**INSTRUCTIONS FOR THE TASK**
Wherever a line in the records below contains "راهبردی", copy that line.

**DATA EXCERPTS**
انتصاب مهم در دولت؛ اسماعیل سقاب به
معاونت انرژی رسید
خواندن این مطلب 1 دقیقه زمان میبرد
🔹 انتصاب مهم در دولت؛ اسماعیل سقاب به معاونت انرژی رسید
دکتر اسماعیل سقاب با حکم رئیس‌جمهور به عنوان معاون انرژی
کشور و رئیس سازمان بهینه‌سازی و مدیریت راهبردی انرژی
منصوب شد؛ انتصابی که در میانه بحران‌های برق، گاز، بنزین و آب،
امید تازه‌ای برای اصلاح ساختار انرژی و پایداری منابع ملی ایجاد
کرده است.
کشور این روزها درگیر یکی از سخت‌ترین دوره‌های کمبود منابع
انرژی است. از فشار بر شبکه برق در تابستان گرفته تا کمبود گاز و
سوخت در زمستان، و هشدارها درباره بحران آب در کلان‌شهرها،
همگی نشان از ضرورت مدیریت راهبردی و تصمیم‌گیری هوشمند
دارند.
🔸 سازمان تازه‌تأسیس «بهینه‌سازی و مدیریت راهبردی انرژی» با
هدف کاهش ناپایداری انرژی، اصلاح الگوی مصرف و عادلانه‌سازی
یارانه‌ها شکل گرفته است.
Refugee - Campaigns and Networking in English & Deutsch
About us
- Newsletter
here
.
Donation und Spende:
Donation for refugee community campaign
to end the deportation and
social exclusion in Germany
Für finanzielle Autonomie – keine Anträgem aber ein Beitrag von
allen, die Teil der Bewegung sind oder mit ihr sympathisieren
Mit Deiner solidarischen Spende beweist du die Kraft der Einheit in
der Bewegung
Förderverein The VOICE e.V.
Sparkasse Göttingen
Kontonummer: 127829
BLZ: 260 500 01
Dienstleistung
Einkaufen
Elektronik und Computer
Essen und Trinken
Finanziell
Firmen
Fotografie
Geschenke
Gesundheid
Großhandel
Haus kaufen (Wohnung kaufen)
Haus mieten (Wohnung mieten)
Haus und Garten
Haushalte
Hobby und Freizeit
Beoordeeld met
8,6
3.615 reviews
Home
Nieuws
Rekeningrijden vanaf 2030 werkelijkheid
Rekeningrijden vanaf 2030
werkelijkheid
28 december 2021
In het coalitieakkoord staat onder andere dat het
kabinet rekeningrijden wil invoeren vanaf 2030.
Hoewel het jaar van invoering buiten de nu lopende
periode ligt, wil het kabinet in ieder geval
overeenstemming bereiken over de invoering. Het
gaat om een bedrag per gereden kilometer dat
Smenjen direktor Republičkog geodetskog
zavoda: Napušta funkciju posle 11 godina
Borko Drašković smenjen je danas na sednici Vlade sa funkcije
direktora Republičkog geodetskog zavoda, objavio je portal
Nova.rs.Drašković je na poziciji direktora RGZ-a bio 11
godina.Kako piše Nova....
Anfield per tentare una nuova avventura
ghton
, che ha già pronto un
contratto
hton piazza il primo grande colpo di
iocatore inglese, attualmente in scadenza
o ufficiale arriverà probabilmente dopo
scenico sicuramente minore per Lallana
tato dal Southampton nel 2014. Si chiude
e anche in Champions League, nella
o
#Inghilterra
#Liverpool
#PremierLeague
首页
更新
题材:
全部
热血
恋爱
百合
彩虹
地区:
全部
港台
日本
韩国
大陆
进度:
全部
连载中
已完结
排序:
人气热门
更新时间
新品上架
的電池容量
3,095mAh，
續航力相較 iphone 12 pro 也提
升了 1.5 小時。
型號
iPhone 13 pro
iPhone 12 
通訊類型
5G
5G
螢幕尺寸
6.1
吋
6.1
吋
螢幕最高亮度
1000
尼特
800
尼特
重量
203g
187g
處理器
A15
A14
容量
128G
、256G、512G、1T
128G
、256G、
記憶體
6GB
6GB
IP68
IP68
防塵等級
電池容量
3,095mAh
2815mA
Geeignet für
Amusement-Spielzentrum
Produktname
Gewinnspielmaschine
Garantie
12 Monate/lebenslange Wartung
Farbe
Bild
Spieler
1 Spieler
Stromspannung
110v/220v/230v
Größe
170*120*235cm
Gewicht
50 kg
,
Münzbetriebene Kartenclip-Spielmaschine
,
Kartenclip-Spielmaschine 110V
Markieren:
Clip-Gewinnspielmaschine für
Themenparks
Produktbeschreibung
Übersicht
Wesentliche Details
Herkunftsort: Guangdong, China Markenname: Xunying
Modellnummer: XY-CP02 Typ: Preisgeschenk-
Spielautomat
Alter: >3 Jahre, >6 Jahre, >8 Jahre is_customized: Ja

==

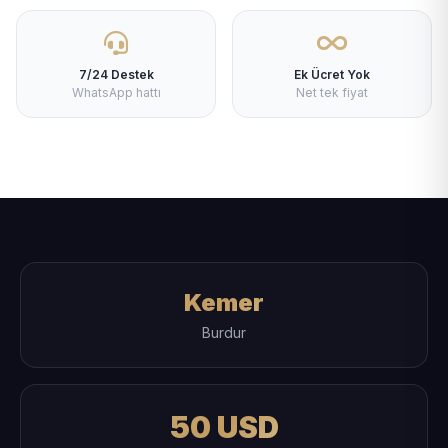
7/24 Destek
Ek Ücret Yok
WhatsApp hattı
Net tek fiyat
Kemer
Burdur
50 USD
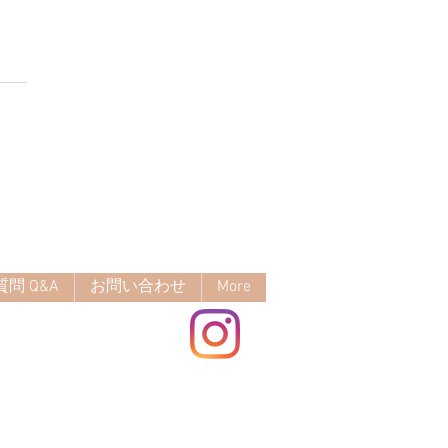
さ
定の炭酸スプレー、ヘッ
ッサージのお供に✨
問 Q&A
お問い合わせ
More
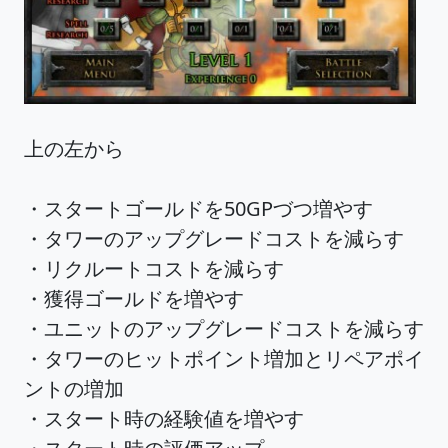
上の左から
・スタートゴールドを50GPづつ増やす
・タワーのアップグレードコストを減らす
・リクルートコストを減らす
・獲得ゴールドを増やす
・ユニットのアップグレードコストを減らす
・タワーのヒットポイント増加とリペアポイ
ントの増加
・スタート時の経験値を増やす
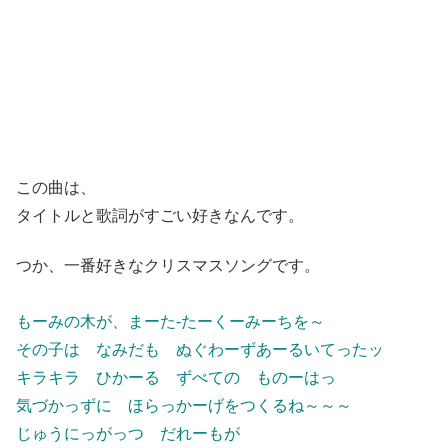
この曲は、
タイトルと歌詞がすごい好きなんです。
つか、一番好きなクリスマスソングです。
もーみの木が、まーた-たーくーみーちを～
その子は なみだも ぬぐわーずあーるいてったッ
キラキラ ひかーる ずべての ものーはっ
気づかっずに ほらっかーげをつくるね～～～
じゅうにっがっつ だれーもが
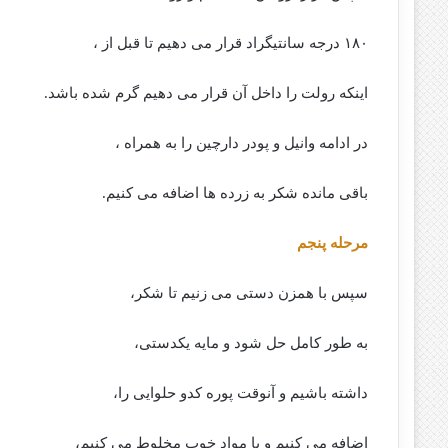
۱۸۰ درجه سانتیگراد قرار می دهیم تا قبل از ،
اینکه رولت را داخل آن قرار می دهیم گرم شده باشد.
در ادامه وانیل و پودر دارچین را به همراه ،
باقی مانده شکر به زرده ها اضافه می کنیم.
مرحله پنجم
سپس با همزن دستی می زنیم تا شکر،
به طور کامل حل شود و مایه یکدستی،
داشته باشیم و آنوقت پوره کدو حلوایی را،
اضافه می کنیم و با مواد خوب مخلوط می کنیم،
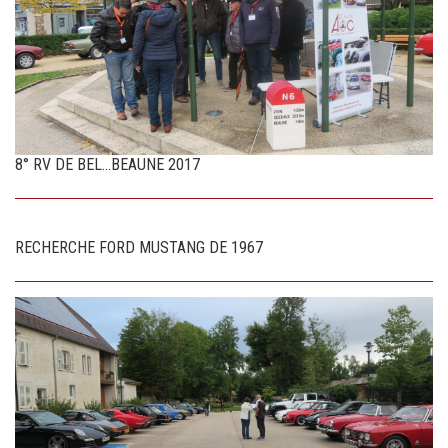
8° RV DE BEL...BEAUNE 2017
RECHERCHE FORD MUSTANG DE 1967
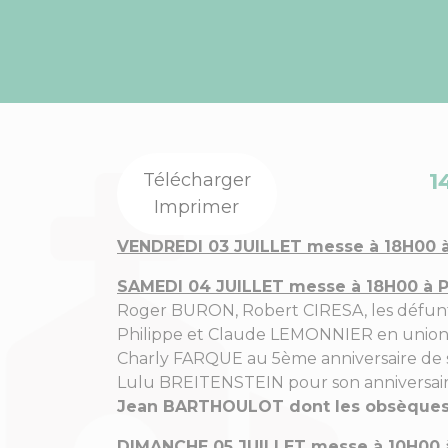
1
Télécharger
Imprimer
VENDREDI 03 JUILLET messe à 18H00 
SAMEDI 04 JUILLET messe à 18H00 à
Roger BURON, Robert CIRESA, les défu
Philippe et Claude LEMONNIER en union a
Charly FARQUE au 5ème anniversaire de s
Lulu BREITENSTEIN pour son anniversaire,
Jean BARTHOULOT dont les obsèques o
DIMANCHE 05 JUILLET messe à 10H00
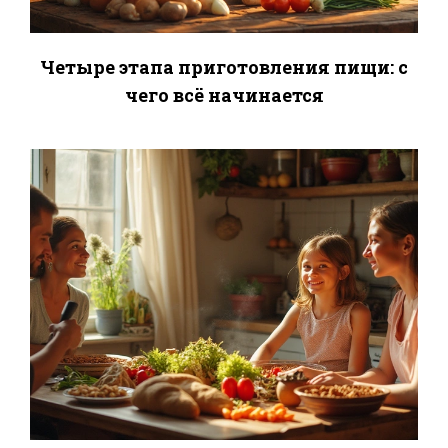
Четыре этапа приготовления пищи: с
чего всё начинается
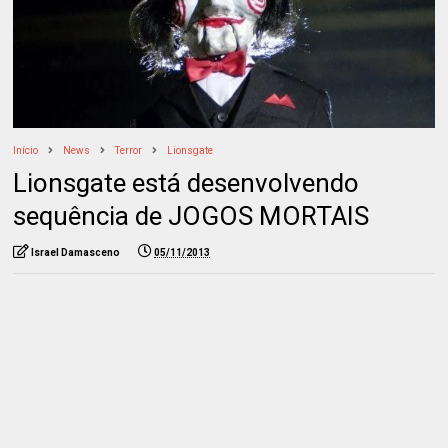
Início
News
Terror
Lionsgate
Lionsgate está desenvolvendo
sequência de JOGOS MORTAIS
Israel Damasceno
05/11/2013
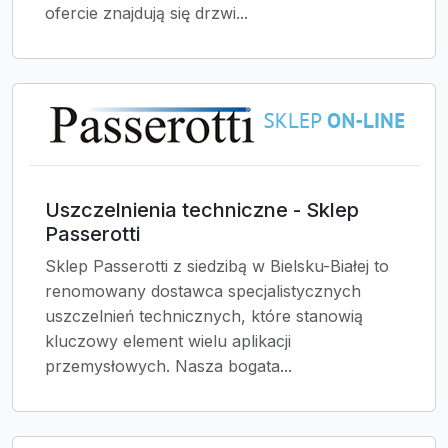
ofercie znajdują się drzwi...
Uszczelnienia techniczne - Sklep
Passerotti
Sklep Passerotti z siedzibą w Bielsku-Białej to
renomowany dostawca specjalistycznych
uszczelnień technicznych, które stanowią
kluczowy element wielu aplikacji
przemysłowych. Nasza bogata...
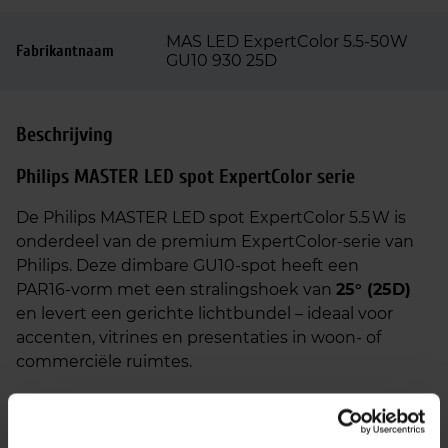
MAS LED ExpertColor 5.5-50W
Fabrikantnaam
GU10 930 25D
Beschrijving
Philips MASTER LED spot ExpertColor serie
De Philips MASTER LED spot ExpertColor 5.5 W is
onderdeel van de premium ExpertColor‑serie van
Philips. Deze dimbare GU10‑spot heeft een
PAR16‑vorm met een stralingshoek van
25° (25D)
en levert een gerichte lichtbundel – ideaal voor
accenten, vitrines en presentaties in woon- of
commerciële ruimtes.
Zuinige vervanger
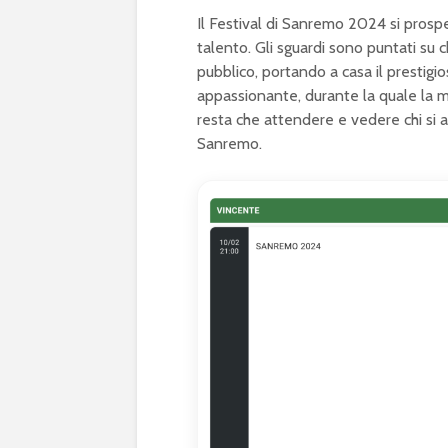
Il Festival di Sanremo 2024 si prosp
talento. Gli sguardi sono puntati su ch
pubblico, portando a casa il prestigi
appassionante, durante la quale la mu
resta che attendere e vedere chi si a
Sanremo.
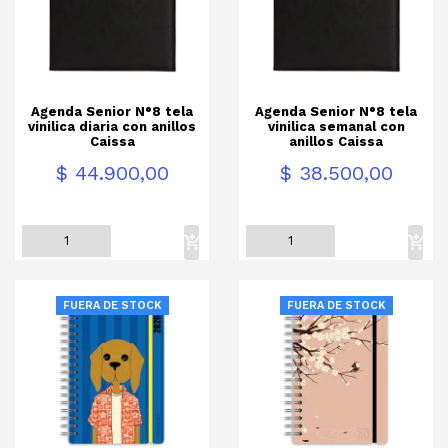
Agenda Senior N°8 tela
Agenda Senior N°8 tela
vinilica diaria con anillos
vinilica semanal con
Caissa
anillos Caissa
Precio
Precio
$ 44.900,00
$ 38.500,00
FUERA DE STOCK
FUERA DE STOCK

**EXERCISE ANSWER**
کشور و رئیس سازمان بهینه‌سازی و مدیریت راهبردی انرژی
همگی نشان از ضرورت مدیریت راهبردی و تصمیم‌گیری هوشمند
🔸 سازمان تازه‌تأسیس «بهینه‌سازی و مدیریت راهبردی انرژی» با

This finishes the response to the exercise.